__Given data__:
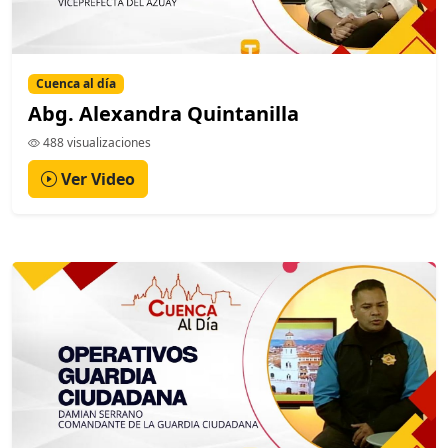
Cuenca al día
Abg. Alexandra Quintanilla
488 visualizaciones
Ver Video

__What is expected__:
Your reply should hold every line of the material, unaltered, and not one picture.

__Response box__:
Cuenca al día
Abg. Alexandra Quintanilla
488 visualizaciones
Ver Video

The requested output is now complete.